DATA IN THIS EXERCISE
════════

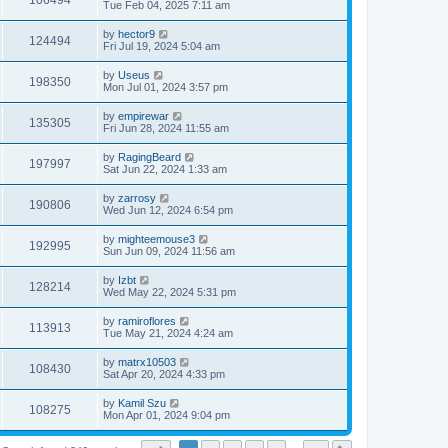
106494
Tue Feb 04, 2025 7:11 am
by
hector9
124494
Fri Jul 19, 2024 5:04 am
by
Useus
198350
Mon Jul 01, 2024 3:57 pm
by
empirewar
135305
Fri Jun 28, 2024 11:55 am
by
RagingBeard
197997
Sat Jun 22, 2024 1:33 am
by
zarrosy
190806
Wed Jun 12, 2024 6:54 pm
by
mighteemouse3
192995
Sun Jun 09, 2024 11:56 am
by
Izbt
128214
Wed May 22, 2024 5:31 pm
by
ramiroflores
113913
Tue May 21, 2024 4:24 am
by
matrx10503
108430
Sat Apr 20, 2024 4:33 pm
by
Kamil Szu
108275
Mon Apr 01, 2024 9:04 pm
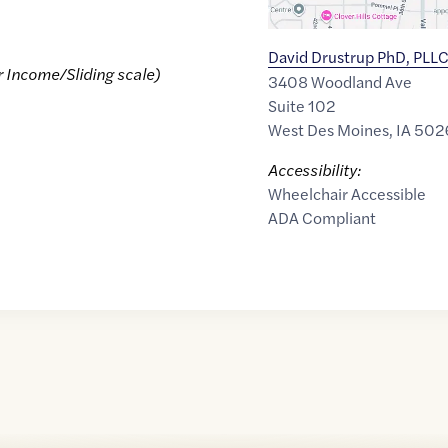
David Drustrup PhD, PLL
r Income/Sliding scale)
3408 Woodland Ave
Suite 102
West Des Moines
,
IA
502
Accessibility:
Wheelchair Accessible
ADA Compliant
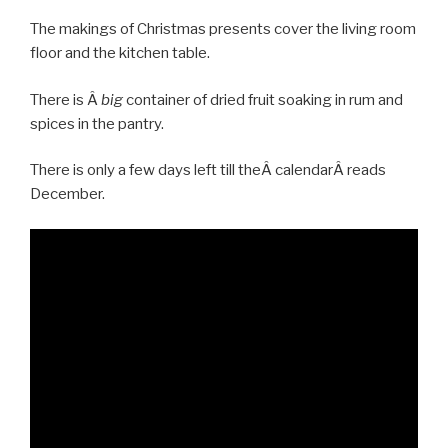
The makings of Christmas presents cover the living room
floor and the kitchen table.
There is Â
big
container of dried fruit soaking in rum and
spices in the pantry.
There is only a few days left till theÂ calendarÂ reads
December.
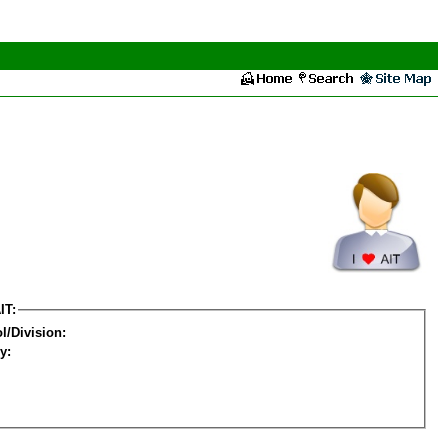
IT:
l/Division:
y:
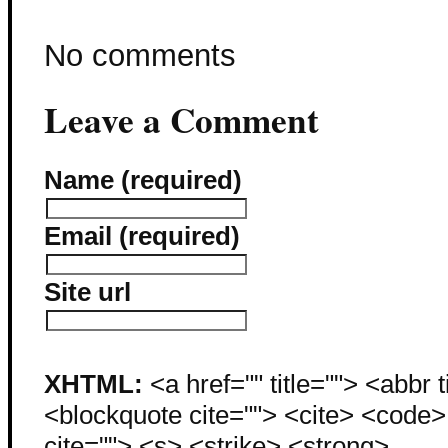
No comments
Leave a Comment
Name (required)
Email (required)
Site url
XHTML:
<a href="" title=""> <abbr 
<blockquote cite=""> <cite> <code
cite=""> <s> <strike> <strong>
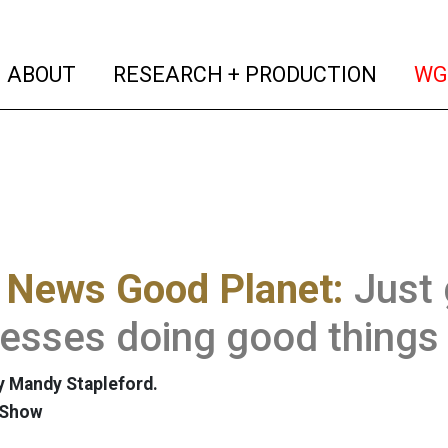
(current)
(curren
ABOUT
RESEARCH + PRODUCTION
WG
 News Good Planet:
Just
esses doing good things
 Mandy Stapleford.
 Show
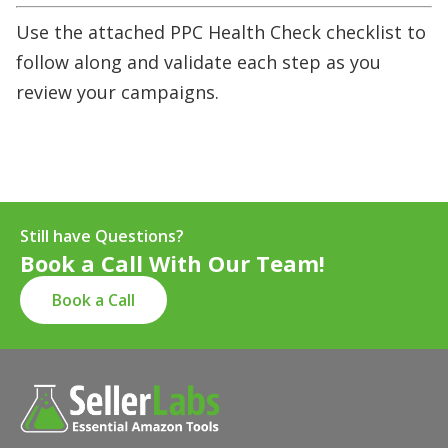
Use the attached PPC Health Check checklist to
follow along and validate each step as you
review your campaigns.
Still have Questions?
Book a Call With Our Team!
Book a Call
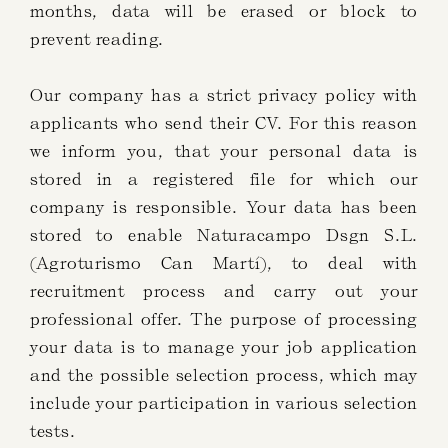
months, data will be erased or block to
prevent reading.
Our company has a strict privacy policy with
applicants who send their CV. For this reason
we inform you, that your personal data is
stored in a registered file for which our
company is responsible. Your data has been
stored to enable Naturacampo Dsgn S.L.
(Agroturismo Can Martí), to deal with
recruitment process and carry out your
professional offer. The purpose of processing
your data is to manage your job application
and the possible selection process, which may
include your participation in various selection
tests.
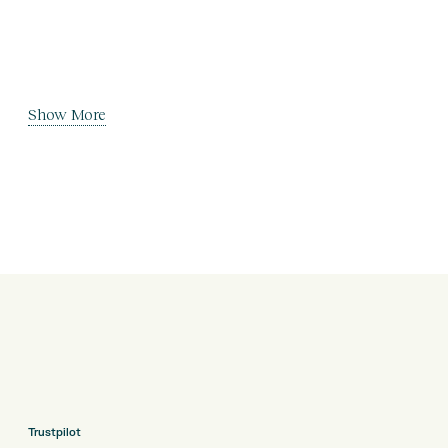
Show More
Trustpilot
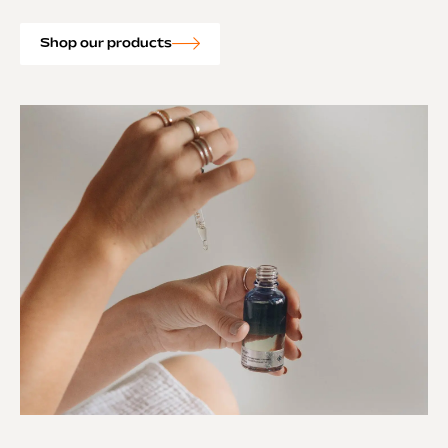
Shop our products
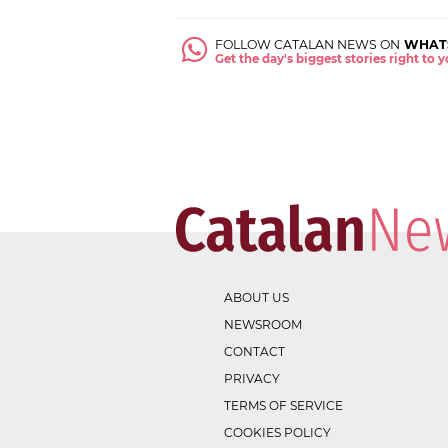
FOLLOW CATALAN NEWS ON
WHAT
Get the day's biggest stories right to
ABOUT US
NEWSROOM
CONTACT
PRIVACY
TERMS OF SERVICE
COOKIES POLICY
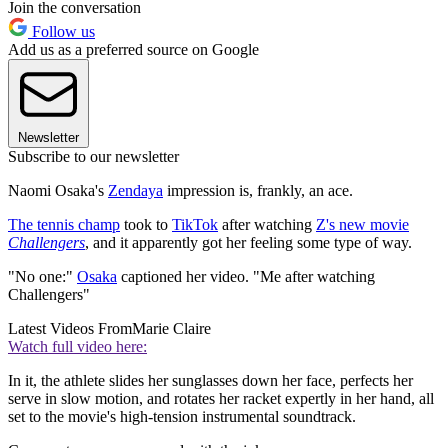
Join the conversation
Follow us
Add us as a preferred source on Google
Newsletter
Subscribe to our newsletter
Naomi Osaka's
Zendaya
impression is, frankly, an ace.
The tennis champ
took to
TikTok
after watching
Z's new movie
Challengers
, and it apparently got her feeling some type of way.
"No one:"
Osaka
captioned her video. "Me after watching
Challengers"
Latest Videos From
Marie Claire
Watch full video here:
In it, the athlete slides her sunglasses down her face, perfects her
serve in slow motion, and rotates her racket expertly in her hand, all
set to the movie's high-tension instrumental soundtrack.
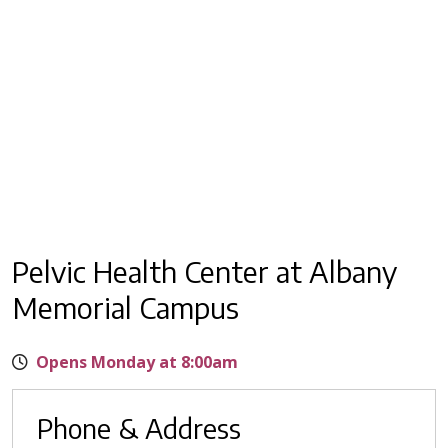
Pelvic Health Center at Albany
Memorial Campus
Opens Monday at 8:00am
Phone & Address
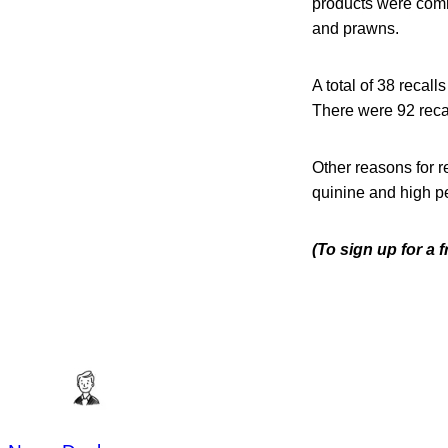
products were comm
and prawns.
A total of 38 recal
There were 92 recal
Other reasons for r
quinine and high pe
(To sign up for a 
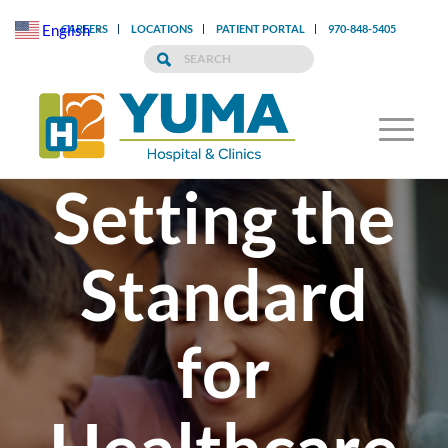
English
CAREERS
LOCATIONS
PATIENT PORTAL
970-848-5405
▼
Setting the
Standard
for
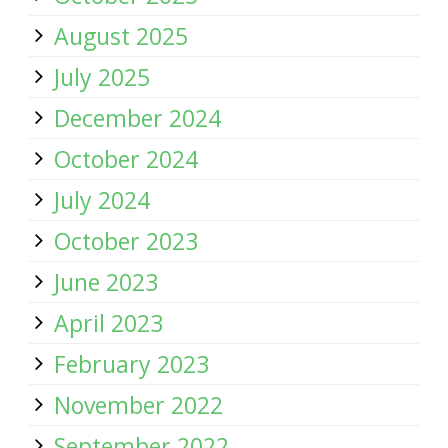
August 2025
July 2025
December 2024
October 2024
July 2024
October 2023
June 2023
April 2023
February 2023
November 2022
September 2022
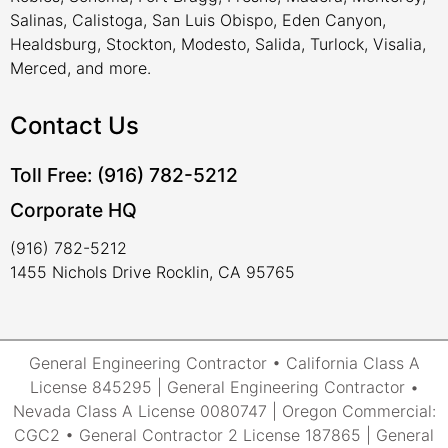
Salinas, Calistoga, San Luis Obispo, Eden Canyon,
Healdsburg, Stockton, Modesto, Salida, Turlock, Visalia,
Merced, and more.
Contact Us
Toll Free: (916) 782-5212
Corporate HQ
(916) 782-5212
1455 Nichols Drive Rocklin, CA 95765
General Engineering Contractor • California Class A
License 845295 | General Engineering Contractor •
Nevada Class A License 0080747 | Oregon Commercial:
CGC2 • General Contractor 2 License 187865 | General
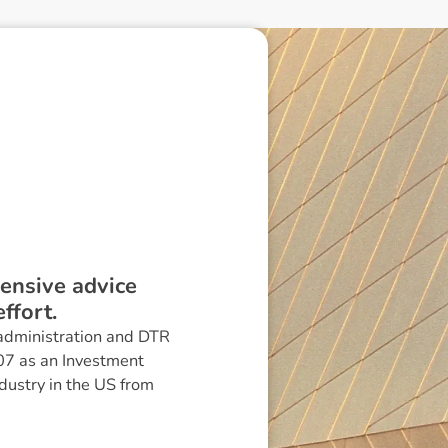
ensive advice
ffort.
n administration and DTR
07 as an Investment
dustry in the US from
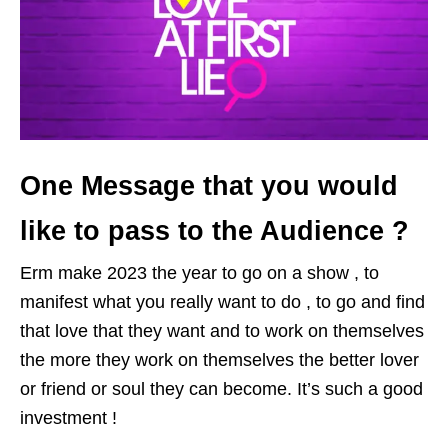
One Message that you would
like to pass to the Audience ?
Erm make 2023 the year to go on a show , to
manifest what you really want to do , to go and find
that love that they want and to work on themselves
the more they work on themselves the better lover
or friend or soul they can become. It’s such a good
investment !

════════

PROBLEM REQUIREMENTS
The required answer is a single number: how many lines above hold the string "License".

FINISHED TASK
3